[Stored data entries]
== Segment start ==

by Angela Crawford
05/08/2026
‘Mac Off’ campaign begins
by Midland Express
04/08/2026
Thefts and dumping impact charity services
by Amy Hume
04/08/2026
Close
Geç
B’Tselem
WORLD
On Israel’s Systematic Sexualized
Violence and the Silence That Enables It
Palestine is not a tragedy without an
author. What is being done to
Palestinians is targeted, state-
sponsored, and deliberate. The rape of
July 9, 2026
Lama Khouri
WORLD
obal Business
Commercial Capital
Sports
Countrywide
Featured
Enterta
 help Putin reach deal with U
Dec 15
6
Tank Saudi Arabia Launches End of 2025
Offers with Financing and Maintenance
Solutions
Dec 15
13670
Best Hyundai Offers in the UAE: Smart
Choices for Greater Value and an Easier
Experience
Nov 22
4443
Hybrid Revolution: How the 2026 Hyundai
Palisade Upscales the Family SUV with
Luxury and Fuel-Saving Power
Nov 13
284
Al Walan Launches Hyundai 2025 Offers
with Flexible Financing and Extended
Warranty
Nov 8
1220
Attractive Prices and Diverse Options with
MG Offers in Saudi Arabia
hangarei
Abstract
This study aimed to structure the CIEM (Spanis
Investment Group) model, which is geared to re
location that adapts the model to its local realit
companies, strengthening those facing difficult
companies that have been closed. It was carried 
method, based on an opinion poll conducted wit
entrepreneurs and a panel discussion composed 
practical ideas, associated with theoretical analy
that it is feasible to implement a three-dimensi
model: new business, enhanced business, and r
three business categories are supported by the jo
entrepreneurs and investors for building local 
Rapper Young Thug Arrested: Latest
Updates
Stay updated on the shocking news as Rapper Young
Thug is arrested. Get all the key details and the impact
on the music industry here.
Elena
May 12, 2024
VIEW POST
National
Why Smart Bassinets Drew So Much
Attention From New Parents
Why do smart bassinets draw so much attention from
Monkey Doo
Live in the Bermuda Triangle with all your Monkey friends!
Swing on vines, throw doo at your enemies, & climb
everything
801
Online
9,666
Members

== Segment end ==

**Exercise goal:**
Go line by line through the records above and copy each one containing "Saudi".

**Task solution:**
Tank Saudi Arabia Launches End of 2025
MG Offers in Saudi Arabia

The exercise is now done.